Entre los muchos tópicos que cabe sopesar para decidir cómo votar el 17, tres me parecen de la mayor relevancia: ¿Cuál texto establece una mejor Constitución para Chile? ¿Cuál logrará cerrar el proceso? ¿Cuál alternativa tiene mejor opción de mejorar un ambiente político que viene defraudando a la ciudadanía hace ya diez años?
La propuesta constitucional presenta un avance significativo que ha resistido bien las críticas: las medidas para abatir la dispersión de partidos políticos y díscolos en el Congreso. Puede no ser la mejor opción o la más eficiente; no garantiza la gobernabilidad, ni menos mejorar el clima político; todo eso es cierto, pero con la dispersión actual no hay gobernabilidad posible y sin gobernabilidad, no habrá seguridad, ni salud, ni pensiones, ni mejorará la educación pública, ni un largo etcétera, que ya amenaza el bienestar y la misma democracia.
No veo ninguna otra ventaja importante en la propuesta constitucional. Todos los demás cambios relevantes me parecen voladores de luces o despropósitos. El mayor pecado de la propuesta es su obesidad y, como suele ocurrir a los textos obesos —hasta aquí patrimonio de las izquierdas latinoamericanas—, generan un conjunto de rigideces, de incertezas, generan judicialización y cometen errores impensados. Si se aprueba, se meterán palos entre los rayos de la ya muy debilitada bicicleta en la que pedaleamos contra la delincuencia, contra la corrupción, en el regular funcionamiento de la administración pública y en el del Poder Judicial. Son demandas centrales de la población las que enfrentarán dificultades extraordinarias y difíciles de superar.
La alternativa, el texto vigente, es, a mi juicio, una buena Constitución. Ha sido despojada de los rasgos antidemocráticos que alguna vez tuvo. Sabemos lo que significa y, más allá de la propaganda, ha permitido libertad, bienestar y estabilidad democrática. Optar por ella implica, sin embargo, un problema grave y un dilema: el primero es que las reglas sobre composición del Congreso (las electorales no están en la Constitución, pero igual cabe considerarlas) implican mantener la fragmentación y es improbable (no imposible) que ellas sean reformadas en el Parlamento. Eso deteriora mucho la gobernabilidad, la solución política de los problemas de la gente. La segunda es que carece de legitimidad social y entre 2019 y 2021 el Congreso no la respetó y nadie salió a defenderla. Cualquier Constitución es mejor que ninguna, podría argumentar un partidario del A favor. Si gana el En contra, ¿podrá la Constitución vigente recuperar legitimidad o, al menos, obtener un generalizado respeto a su validez? Esta pregunta me parece central.

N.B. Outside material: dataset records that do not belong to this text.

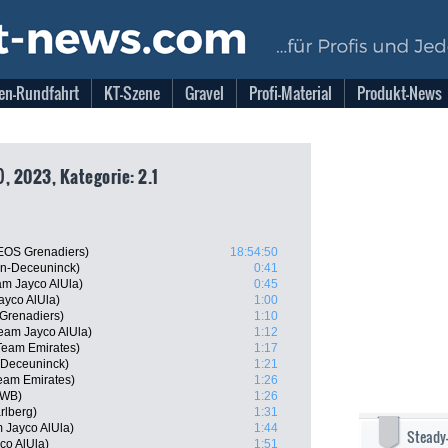
en-Rundfahrt
KT-Szene
Gravel
Profi-Material
Produkt-News
, 2023, Kategorie: 2.1
EOS Grenadiers)
18:54:50
in-Deceuninck)
0:41
m Jayco AlUla)
0:45
ayco AlUla)
1:00
Grenadiers)
1:10
eam Jayco AlUla)
1:12
Team Emirates)
1:17
n-Deceuninck)
1:21
eam Emirates)
1:26
 WB)
1:26
rlberg)
1:31
 Jayco AlUla)
1:44
Steady
co AlUla)
1:51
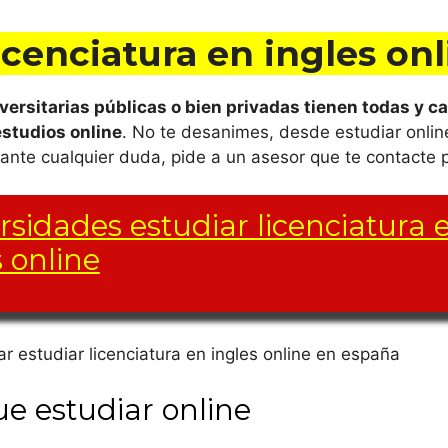
icenciatura en ingles on
ersitarias públicas o bien privadas tienen todas y ca
estudios online
. No te desanimes, desde estudiar onli
nte cualquier duda, pide a un asesor que te contacte pa
rsidades estudiar licenciatura 
s online
e materias y créditos (créditos ETCS) puede variar de u
d a la otra, de la misma forma que las materias optativ
ue estudiar online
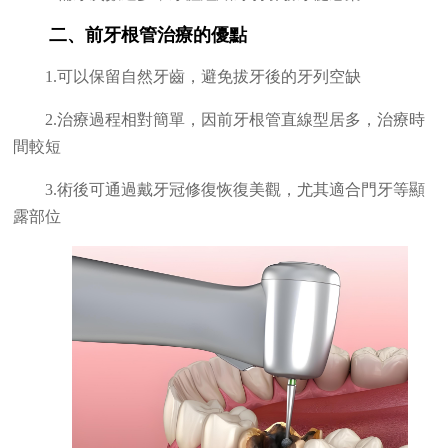
二、前牙根管治療的優點
1.可以保留自然牙齒，避免拔牙後的牙列空缺
2.治療過程相對簡單，因前牙根管直線型居多，治療時
間較短
3.術後可通過戴牙冠修復恢復美觀，尤其適合門牙等顯
露部位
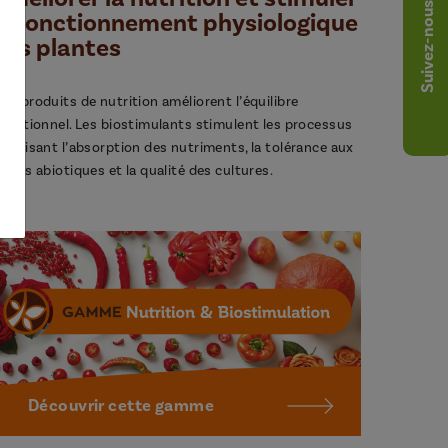
Suivez-nous
le fonctionnement physiologique
des plantes
os produits de nutrition améliorent l’équilibre
utritionnel. Les biostimulants stimulent les processus
avorisant l’absorption des nutriments, la tolérance aux
tress abiotiques et la qualité des cultures.
Découvrir cette gamme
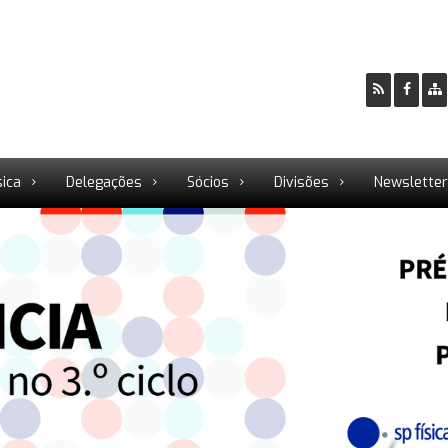
sica
Delegações
Sócios
Divisões
Newslette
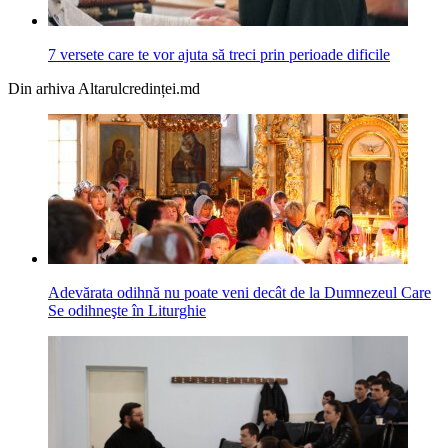
7 versete care te vor ajuta să treci prin perioade dificile
Din arhiva Altarulcredinței.md
Adevărata odihnă nu poate veni decât de la Dumnezeul Care
Se odihneşte în Liturghie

¿Cuál alternativa promete terminar con el carrusel constituyente que tiene al país cansado y frustrado? Si gana el A favor, tendrá la ventaja de un texto aprobado en democracia y por métodos democráticos. Tendrá el inconveniente de las constituciones obesas. Estas, al sobreescribir, privan a la democracia de decisiones que cabe tomar a la mayoría. Por lo mismo, nunca se asientan como textos compartidos; son necesariamente de unos, mientras los otros la sienten como enemiga. El En contra, por su parte, ¿logrará resucitar una Constitución que estuvo agónica? ¿La respetará la izquierda? ¿Es probable que tome vuelo la propuesta de un nuevo proceso constituyente en un país cansado de aquello? La respuesta, creo, es no, cualquiera sea el resultado.
¿Y cual de las dos logrará mejorar el ambiente político, propiciar un clima de mayores acuerdos, mejorar la calidad de la política y de la gestión del Estado? Si gana el A favor, ¿logrará crearse ese clima? Si gana el En contra, ¿veremos a izquierdas y derechas emerger de la borrachera constitucional que cada uno tuvo con la humildad suficiente para mejorar el clima político?
Al final, tengo una tenue esperanza, si es que gana el En contra: que, por fin, nos hagamos la pregunta con la que siempre debimos haber comenzado: ¿Cuáles son las 3, 5 o 10 cuestiones que debemos cambiar de nuestra Constitución para mejorar el funcionamiento del Estado y nuestra convivencia? Los países no mejoran a saltos.
El fumadero de opio no estuvo en que las izquierdas primero y las derechas después soñaran con una nueva Constitución. La alucinación ha consistido en haber imaginado que un texto constitucional puede lograr lo que solo puede alcanzarse con sangre, sudor, lágrimas y reconocimiento de la dignidad del que piensa distinto.